[Task prompt] Print word for word the first line of the records below and every following line through the one containing "mentorship, teamwork, and high-quality"; print nothing else.

(Transcribed page contents)
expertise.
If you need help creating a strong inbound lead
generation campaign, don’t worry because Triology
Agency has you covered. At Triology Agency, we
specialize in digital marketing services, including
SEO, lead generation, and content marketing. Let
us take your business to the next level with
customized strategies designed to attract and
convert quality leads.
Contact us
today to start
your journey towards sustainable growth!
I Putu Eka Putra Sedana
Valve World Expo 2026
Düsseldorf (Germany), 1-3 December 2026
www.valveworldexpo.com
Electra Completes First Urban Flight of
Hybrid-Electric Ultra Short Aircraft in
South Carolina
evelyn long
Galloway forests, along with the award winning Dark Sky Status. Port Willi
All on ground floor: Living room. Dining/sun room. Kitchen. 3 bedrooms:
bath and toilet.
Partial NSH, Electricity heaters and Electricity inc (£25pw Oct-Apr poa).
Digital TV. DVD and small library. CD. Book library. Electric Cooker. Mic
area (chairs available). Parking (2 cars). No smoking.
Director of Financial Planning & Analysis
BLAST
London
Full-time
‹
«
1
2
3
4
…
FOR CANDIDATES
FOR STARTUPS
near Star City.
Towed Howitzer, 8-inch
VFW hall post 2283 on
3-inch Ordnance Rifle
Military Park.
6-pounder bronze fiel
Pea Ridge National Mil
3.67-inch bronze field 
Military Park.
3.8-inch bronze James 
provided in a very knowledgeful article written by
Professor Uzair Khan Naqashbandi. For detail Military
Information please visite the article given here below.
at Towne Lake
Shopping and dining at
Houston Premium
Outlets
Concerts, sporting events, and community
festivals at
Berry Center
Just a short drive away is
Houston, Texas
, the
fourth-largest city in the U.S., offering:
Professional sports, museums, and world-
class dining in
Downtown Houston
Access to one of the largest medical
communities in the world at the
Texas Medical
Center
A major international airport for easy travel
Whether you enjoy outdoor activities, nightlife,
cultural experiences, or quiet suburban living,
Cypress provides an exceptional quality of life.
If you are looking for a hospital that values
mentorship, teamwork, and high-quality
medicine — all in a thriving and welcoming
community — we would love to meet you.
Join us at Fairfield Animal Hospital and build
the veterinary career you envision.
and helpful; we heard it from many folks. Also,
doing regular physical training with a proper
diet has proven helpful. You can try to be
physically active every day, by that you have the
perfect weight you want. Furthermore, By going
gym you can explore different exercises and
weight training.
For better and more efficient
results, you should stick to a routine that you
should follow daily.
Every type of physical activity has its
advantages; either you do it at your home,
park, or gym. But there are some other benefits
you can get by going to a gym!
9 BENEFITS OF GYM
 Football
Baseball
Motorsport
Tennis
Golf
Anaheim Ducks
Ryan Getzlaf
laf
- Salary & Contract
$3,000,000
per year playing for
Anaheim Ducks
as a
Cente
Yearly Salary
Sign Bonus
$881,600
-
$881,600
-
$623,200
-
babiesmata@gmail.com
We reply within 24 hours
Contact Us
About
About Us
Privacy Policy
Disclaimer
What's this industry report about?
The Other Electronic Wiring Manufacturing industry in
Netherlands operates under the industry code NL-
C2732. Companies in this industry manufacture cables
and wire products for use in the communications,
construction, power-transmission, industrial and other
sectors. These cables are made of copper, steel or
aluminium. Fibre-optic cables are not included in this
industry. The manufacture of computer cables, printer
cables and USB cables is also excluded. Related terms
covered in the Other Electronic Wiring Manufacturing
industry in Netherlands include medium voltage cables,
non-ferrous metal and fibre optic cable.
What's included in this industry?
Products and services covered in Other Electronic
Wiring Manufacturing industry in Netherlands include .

[Exercise response]
expertise.
If you need help creating a strong inbound lead
generation campaign, don’t worry because Triology
Agency has you covered. At Triology Agency, we
specialize in digital marketing services, including
SEO, lead generation, and content marketing. Let
us take your business to the next level with
customized strategies designed to attract and
convert quality leads.
Contact us
today to start
your journey towards sustainable growth!
I Putu Eka Putra Sedana
Valve World Expo 2026
Düsseldorf (Germany), 1-3 December 2026
www.valveworldexpo.com
Electra Completes First Urban Flight of
Hybrid-Electric Ultra Short Aircraft in
South Carolina
evelyn long
Galloway forests, along with the award winning Dark Sky Status. Port Willi
All on ground floor: Living room. Dining/sun room. Kitchen. 3 bedrooms:
bath and toilet.
Partial NSH, Electricity heaters and Electricity inc (£25pw Oct-Apr poa).
Digital TV. DVD and small library. CD. Book library. Electric Cooker. Mic
area (chairs available). Parking (2 cars). No smoking.
Director of Financial Planning & Analysis
BLAST
London
Full-time
‹
«
1
2
3
4
…
FOR CANDIDATES
FOR STARTUPS
near Star City.
Towed Howitzer, 8-inch
VFW hall post 2283 on
3-inch Ordnance Rifle
Military Park.
6-pounder bronze fiel
Pea Ridge National Mil
3.67-inch bronze field 
Military Park.
3.8-inch bronze James 
provided in a very knowledgeful article written by
Professor Uzair Khan Naqashbandi. For detail Military
Information please visite the article given here below.
at Towne Lake
Shopping and dining at
Houston Premium
Outlets
Concerts, sporting events, and community
festivals at
Berry Center
Just a short drive away is
Houston, Texas
, the
fourth-largest city in the U.S., offering:
Professional sports, museums, and world-
class dining in
Downtown Houston
Access to one of the largest medical
communities in the world at the
Texas Medical
Center
A major international airport for easy travel
Whether you enjoy outdoor activities, nightlife,
cultural experiences, or quiet suburban living,
Cypress provides an exceptional quality of life.
If you are looking for a hospital that values
mentorship, teamwork, and high-quality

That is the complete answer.